[erlang-questions] Bug ?!

Mon Oct 9 01:30:56 CEST 2006

I wrote about ,.. in Prolog:
	>  (b) if you make it two tokens, then you hve other problems:
	>    (1) if you can have a space there, why not a newline? why not a comment?
	>        So X = [1, 2, 3,
	> 		% this can go on for some time
	> 		.. L]

Richard Carlsson <richardc@REDACTED> replied:

	Sure. But that is not very different from normal Prolog/Erlang syntax:
	         X = [1, 2, 3
	  	    % this can go on for some time
	  	     |L]
	(that there is no comma after the '3' is not much of a visual cue in a 
	larger chunk of code). If the |-syntax is not a problem, I don't see why 
	the ..-syntax should be one.

The issue was not "visual cue" but "arbitrary amounts of white space
and commentary in the middle of a SINGLE logical token".
To the extent that "visual cue" is relevant here, it's not the ABSENCE
of a visual cue that is at issue, but the PRESENCE of a MISLEADING one.u

Put it this way, ",.." has *no* known advantages over "|".

	> Problem 1:  is ,.. one token or two?
	>  (a) if you make it one token, then you have all sorts of problems:
	>    (1) ,.. is one token but in [.,.,.] ,. is two tokens, and in
	>        [...,...,...] ,... is two tokens again, and of course ,.2 had
	>        better be comma nought-point-two.
	>    (2) careful writers who put spaces after commas want to put a space
	>        after this one, [a, b, .. c]

	Of course.  My intention was to make '..' one token.

Nononono.  I didn't ask whether ".." was one token,
but whether ",.." was one token.  Different issue.

	>    (2) you have a token which would otherwise belong to an established
	>        class of tokens (including +, ++, .+, --, -, .-, ..., ...., ....)
	>        but which can only occur in one place and then doesn't mean what
	>        they do.

	I'm not sure I follow you here.

Try taking what I wrote literally.
Remember that the set of operator-like tokens in Prolog is open,
not closed as it is in Erlang, and I was talking about Prolog.

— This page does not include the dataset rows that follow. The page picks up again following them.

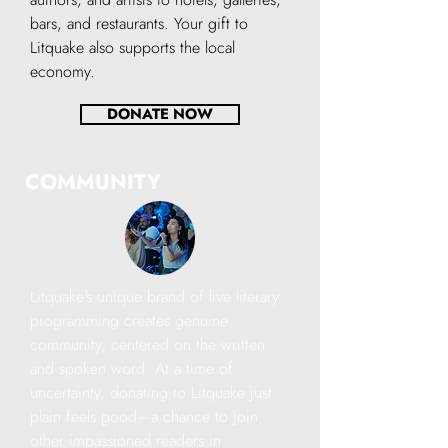
bars, and restaurants. Your gift to
Litquake also supports the local
economy.
DONATE NOW
COMMUNITY
Litquake's unique brand of live literary
programming creates genuine
community, centered on the written
and spoken word. At a time of
uncertainty, donating to Litquake just
plain feels good—a chance to join
other impassioned readers in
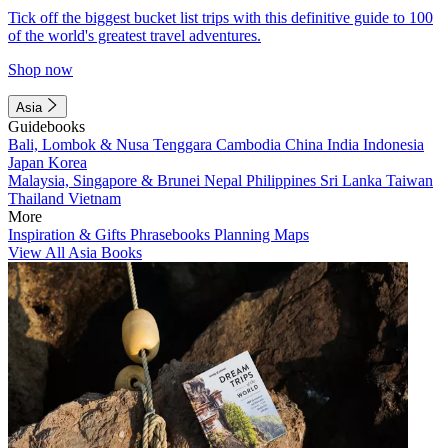
Tick off the biggest bucket list trips with this definitive guide to 100
of the world's greatest travel adventures.
Shop now
Asia
Guidebooks
Bali, Lombok & Nusa Tenggara
Cambodia
China
India
Indonesia
Japan
Korea
Malaysia, Singapore & Brunei
Nepal
Philippines
Sri Lanka
Taiwan
Thailand
Vietnam
More
Inspiration & Gifts
Phrasebooks
Planning Maps
View All Asia Books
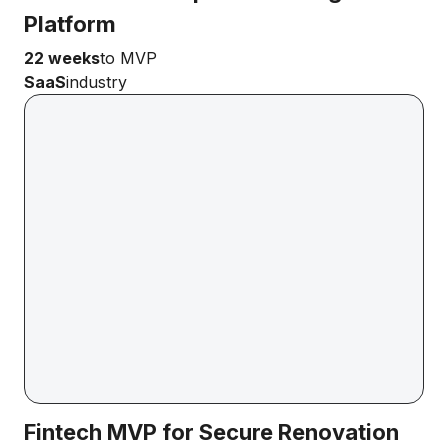
Platform
22 weeks
to MVP
SaaS
industry
Fintech MVP for Secure Renovation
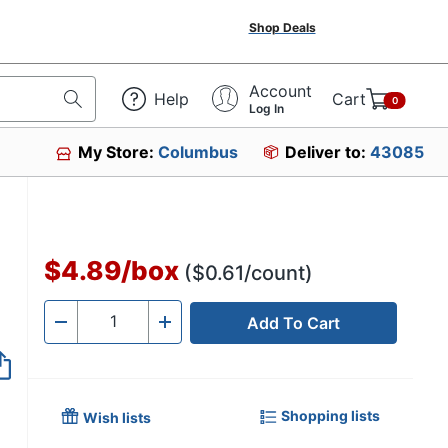
Shop Deals
Account
Help
Cart
0
Log In
My Store:
Columbus
Deliver to:
43085
$4.89
/
box
($0.61/count)
Add To Cart
Quantity
-
+
Shopping lists
Wish lists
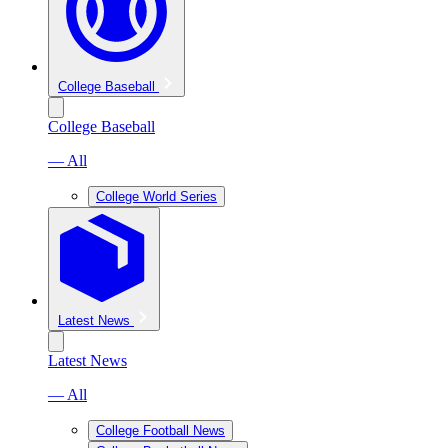
College Baseball
College Baseball
— All
College World Series
Latest News
Latest News
— All
College Football News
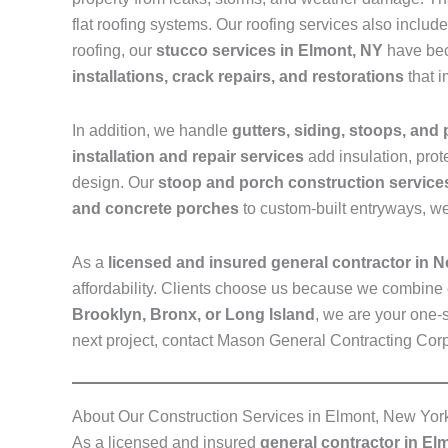
flat roofing systems. Our roofing services also inclu
roofing, our
stucco services in Elmont, NY
have bec
installations, crack repairs, and restorations
that i
In addition, we handle
gutters, siding, stoops, and
installation and repair services
add insulation, prot
design. Our
stoop and porch construction service
and concrete porches
to custom-built entryways, we
As a
licensed and insured general contractor in 
affordability. Clients choose us because we combine 
Brooklyn, Bronx, or Long Island
, we are your one-s
next project, contact Mason General Contracting Cor
About Our Construction Services in Elmont, New Yor
As a licensed and insured
general contractor in El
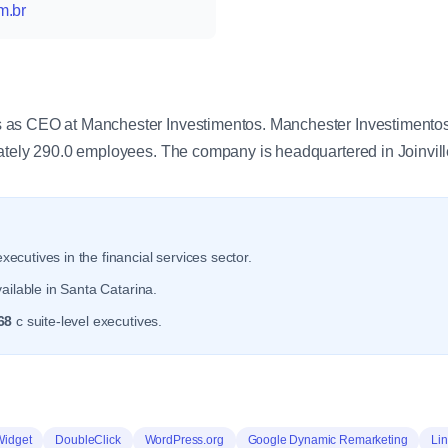
m.br
y
as CEO at Manchester Investimentos. Manchester Investimentos o
ately 290.0 employees. The company is headquartered in Joinvill
xecutives in the financial services sector.
ailable in Santa Catarina.
68
c suite-level executives.
Widget
DoubleClick
WordPress.org
Google Dynamic Remarketing
Lin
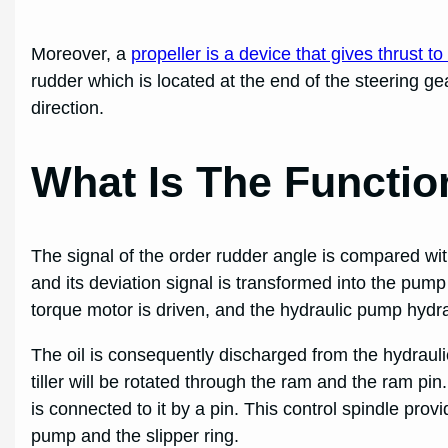
Moreover, a
propeller is a device that gives thrust to
rudder which is located at the end of the steering ge
direction.
What Is The Functio
The signal of the order rudder angle is compared wit
and its deviation signal is transformed into the pump 
torque motor is driven, and the hydraulic pump hydra
The oil is consequently discharged from the hydrauli
tiller will be rotated through the ram and the ram pin
is connected to it by a pin. This control spindle prov
pump and the slipper ring.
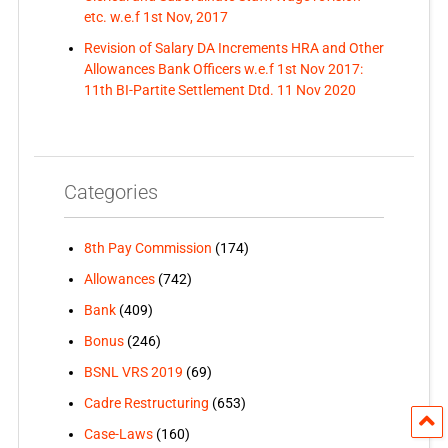
etc. w.e.f 1st Nov, 2017
Revision of Salary DA Increments HRA and Other
Allowances Bank Officers w.e.f 1st Nov 2017:
11th BI-Partite Settlement Dtd. 11 Nov 2020
Categories
8th Pay Commission
(174)
Allowances
(742)
Bank
(409)
Bonus
(246)
BSNL VRS 2019
(69)
Cadre Restructuring
(653)
Case-Laws
(160)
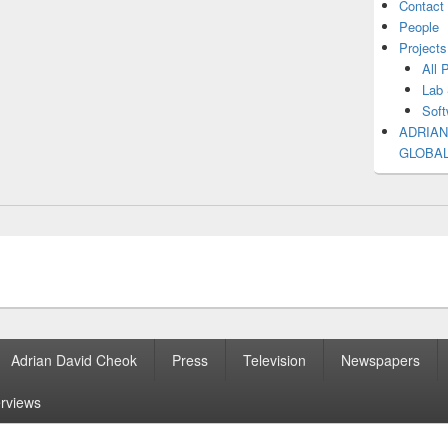
Contact
People
Projects
All 
Lab 
Soft
ADRIAN
GLOBA
Adrian David Cheok
Press
Television
Newspapers
erviews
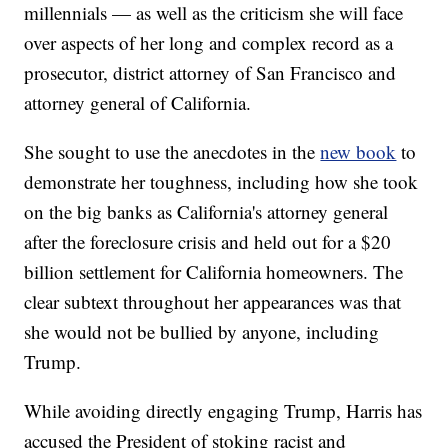
millennials — as well as the criticism she will face
over aspects of her long and complex record as a
prosecutor, district attorney of San Francisco and
attorney general of California.
She sought to use the anecdotes in the
new book
to
demonstrate her toughness, including how she took
on the big banks as California's attorney general
after the foreclosure crisis and held out for a $20
billion settlement for California homeowners. The
clear subtext throughout her appearances was that
she would not be bullied by anyone, including
Trump.
While avoiding directly engaging Trump, Harris has
accused the President of stoking racist and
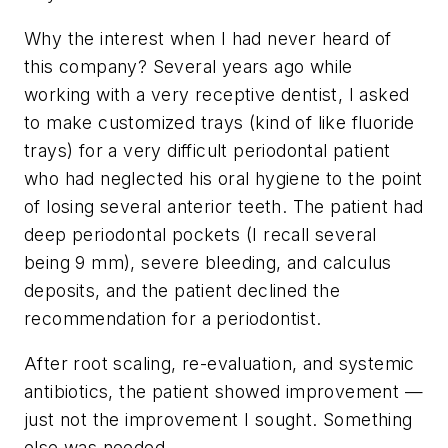
Why the interest when I had never heard of
this company? Several years ago while
working with a very receptive dentist, I asked
to make customized trays (kind of like fluoride
trays) for a very difficult periodontal patient
who had neglected his oral hygiene to the point
of losing several anterior teeth. The patient had
deep periodontal pockets (I recall several
being 9 mm), severe bleeding, and calculus
deposits, and the patient declined the
recommendation for a periodontist.
After root scaling, re-evaluation, and systemic
antibiotics, the patient showed improvement —
just not the improvement I sought. Something
else was needed.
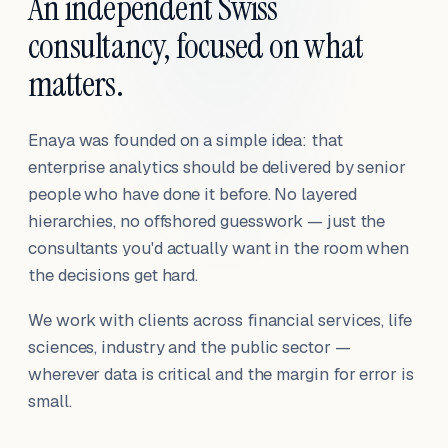
An independent Swiss
consultancy, focused on what
matters.
Enaya was founded on a simple idea: that
enterprise analytics should be delivered by senior
people who have done it before. No layered
hierarchies, no offshored guesswork — just the
consultants you'd actually want in the room when
the decisions get hard.
We work with clients across financial services, life
sciences, industry and the public sector —
wherever data is critical and the margin for error is
small.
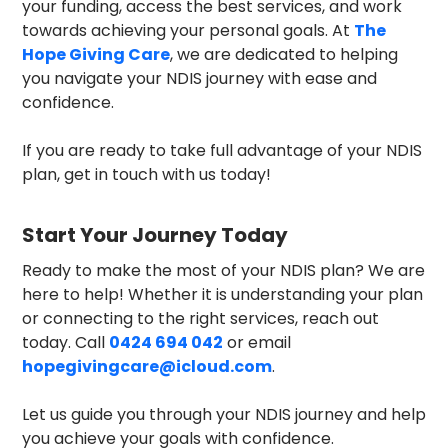
your funding, access the best services, and work
towards achieving your personal goals. At
The
Hope Giving Care
, we are dedicated to helping
you navigate your NDIS journey with ease and
confidence.
If you are ready to take full advantage of your NDIS
plan, get in touch with us today!
Start Your Journey Today
Ready to make the most of your NDIS plan? We are
here to help! Whether it is understanding your plan
or connecting to the right services, reach out
today. Call
0424 694 042
or email
hopegivingcare@icloud.com
.
Let us guide you through your NDIS journey and help
you achieve your goals with confidence.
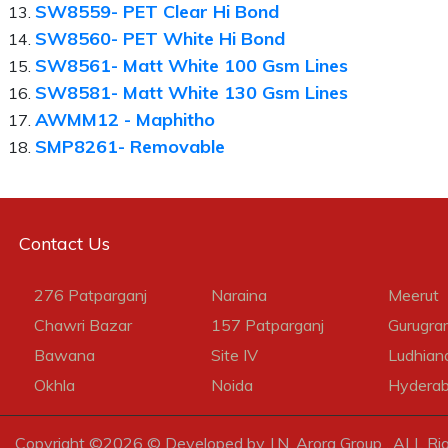
SW8559- PET Clear Hi Bond
SW8560- PET White Hi Bond
SW8561- Matt White 100 Gsm Lines
SW8581- Matt White 130 Gsm Lines
AWMM12 - Maphitho
SMP8261- Removable
Contact Us
276 Patparganj
Naraina
Meerut
Chawri Bazar
157 Patparganj
Gurugra
Bawana
Site IV
Ludhian
Okhla
Noida
Hydera
Copyright ©
2026 © Developed by J.N. Arora Group . ALL Ri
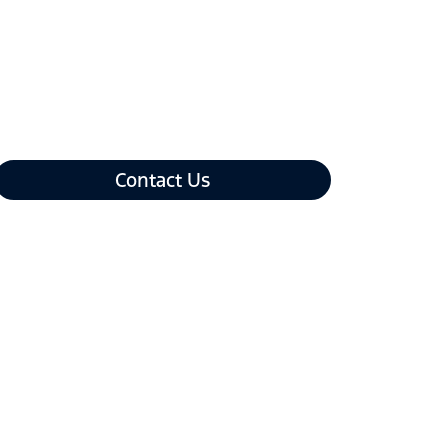
Contact Us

Remembering that we are discussing Prolog experience with ,..; consider

    [.]	    [..] [...]         [....] 		are all one-element lists
    [.,.]        [...,...]     [....,....]	are all two-element lists
    [.,.,.]      [...,...,...] [....,....,....]	are all three-element lists

but	    [..,..]				was NOT a two-element list
	    [..,..,..]				was NOT a three-element list

and you can't say that wasn't confusing.

	> Problem 2:  ,.. just plain doesn't work the way people expect.
	>     They expect to write
	> 	[..,X,Y] = L		% oops, only allowed at end
	> 	[X,Y,..] = L		% oops, something must follow ..
	> 	[X,Y..Z] = L		% oops, a comma must precede ..	
	> 	[X,Y,..,Z] = L		% oops, a comma may not follow ..
	> 	[X,Y,..Z] = L		% !!OOPS!! I was expecting Z to be the
	> 				% last element of L, but it's a tail!
	> 
	> In fact, for someone fluent in Latin-based writing systems that make
	> use of ellipses, ,.. is appallingly HARD to get right.  In particular,
	> your [x,y,..] is one of the cases that wasn't allowed, any more than
	> [x,y|_] was allowed.
	> 
	> When ,.. was removed from Prolog, no-one was sorry to see it go.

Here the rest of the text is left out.